I learned to distract myself when things seemed bleak. Researching, buying, cooking, and eating nutritious food became favourite distractions – 15 pounds worth of distractions, but good distractions they were. When I would see Jim getting a little more frazzled than usual, I’d break out a jigsaw puzzle and that would soothe him for hours – even days.

While I relished the idea of being in Fish Camp in the winter, the snow didn’t come as expected. So I filled my days with clearing the yard of flammable debris and then I sent Christmas cards and letters and made Christmas presents – something I hadn’t done for years. We entertained a fair number of guests and eventually, it was February and we could move to Grass Valley.

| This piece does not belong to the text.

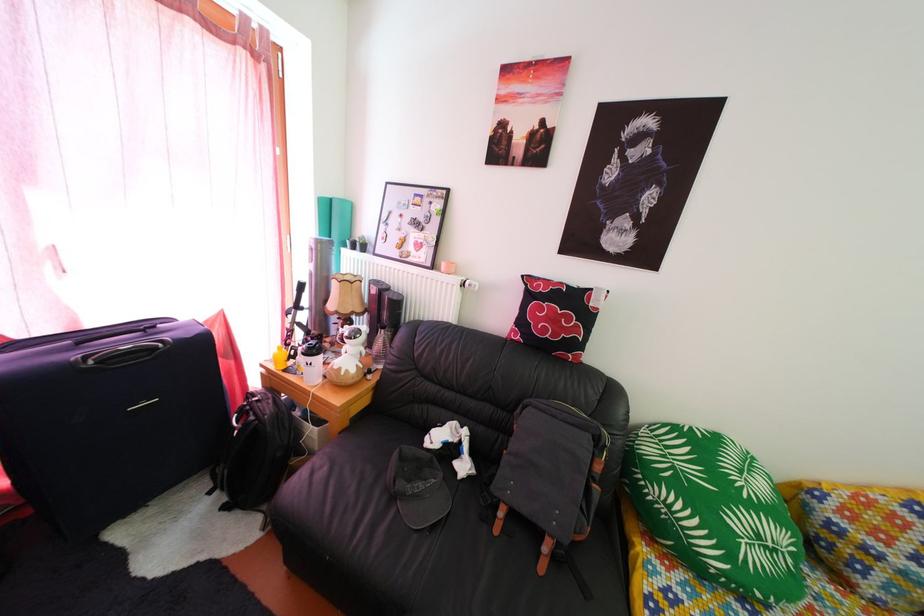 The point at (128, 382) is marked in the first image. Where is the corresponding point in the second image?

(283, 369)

We’ve been here three weeks today. We’re unpacked and settled and still pinching ourselves that this dream has come true. We are living in a fabulous house (better than I even imagined) and it’s just uphill from an adorable downtown. We’ve already had a lot of guests and expect a lot more. Life is very sweet. 

Changing My Thoughts



March, 2011


It’s been a long 8 months. After I won five new windows, saving us $5000, all hell broke loose. The windows are wonderful, but opening up the walls of the house revealed lots of damage. It’s an 85 year old house, but we didn’t expect to be replacing so much:

  • The entire foundation
  • Some of the walls
  • Much of the framing
  • The floor in one room
  • All of the stucco
  • Most of the wiring
  • The roof
It’s been a miserable 8 months of living in construction and we’re spending our hard-earned retirement money like there’s no tomorrow, when in fact, we are intending to live a lot longer!

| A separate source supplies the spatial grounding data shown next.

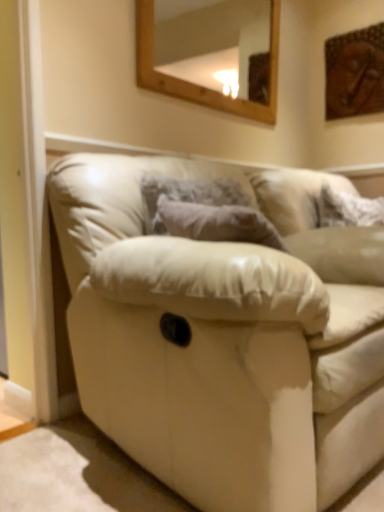 Question: From a real-world perspective, is white fluffy pillow at upper right above or below leather couch at center?

Choices:
 (A) below
 (B) above

Answer: (B)

Question: In the image, is white fluffy pillow at upper right on the left side or the right side of leather couch at center?

Choices:
 (A) left
 (B) right

Answer: (B)

Question: Which is nearer to the leather couch at center?

Choices:
 (A) wooden-framed mirror at upper center
 (B) white fluffy pillow at upper right
 (C) wooden carving at upper right

Answer: (B)

Question: Which object is the farthest from the leather couch at center?

Choices:
 (A) wooden carving at upper right
 (B) white fluffy pillow at upper right
 (C) wooden-framed mirror at upper center

Answer: (C)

Something had to change, and the only change I can totally control is my attitude. Instead of waking up thinking this is awful, this is a disaster, this is stressful, this is a mess, I decided to think different thoughts. The first big advance was to think, “This is going to be a new house, and it’s costing only one third the price of a new house in our neighborhood!” Phew! That created a huge surge of positive energy.As the months dragged on and the project stalled because of rain, we started to feel very uncomfortable with the debt we were accumulating. By this time in our lives, we had thought we’d be debt free and instead we have more debt than we’ve ever had in our lives! Eventually, I realized that the Universe was giving us a push out of our nest and we could just fly to a new opportunity. We could sell the house and create a new adventure!

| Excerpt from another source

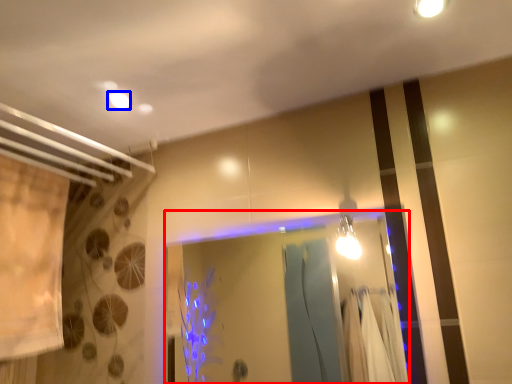 Question: Among these objects, which one is farthest to the camera, glass door (highlighted by a red box) or lighting (highlighted by a blue box)?

Choices:
 (A) glass door
 (B) lighting

Answer: (B) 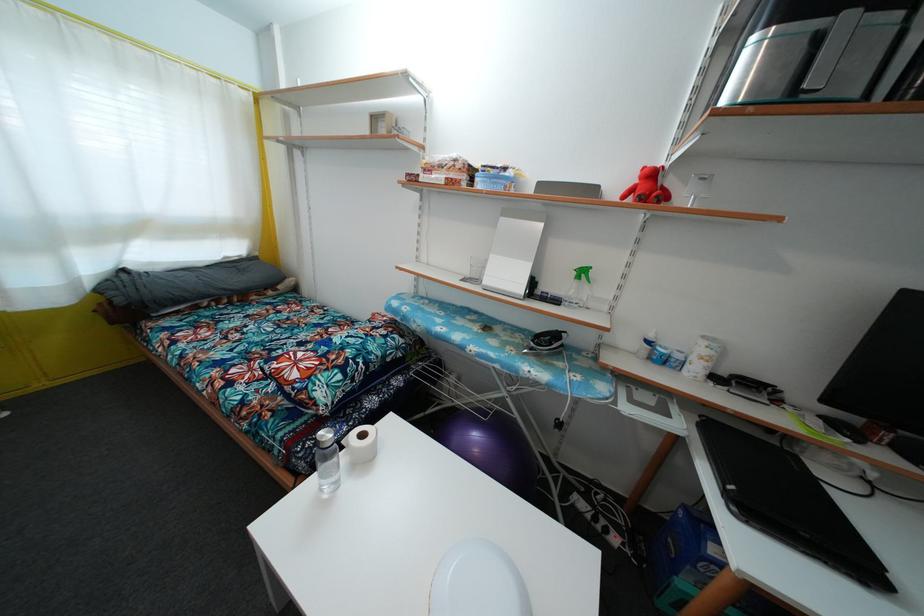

Talk about changing my thoughts. Since I became creative about our options, I am completely excited. Here are our current options:
  1. We can sell this house and buy another house in a place we love where the cost of living is significantly lower. After paying off this reconstruction debt and paying cash for the new house, we’d be debt-free and even have money left over. What’s not to like about that?
  2. We can sell this house and rent a place to live. The world is our limit – we can rent anyplace! Portland, Paris, or Pittsburgh. What would be fun?
  3. We can keep this house and rent it out. Then we could buy an RV and travel all over North America and the travel and mortgage would be paid by the renters. When we come back, we can execute option 1 or 2!
Thoughts create our emotions which determine our actions that produce our results. I’ve moved from near despair to elation, practically over night. Let the adventures begin!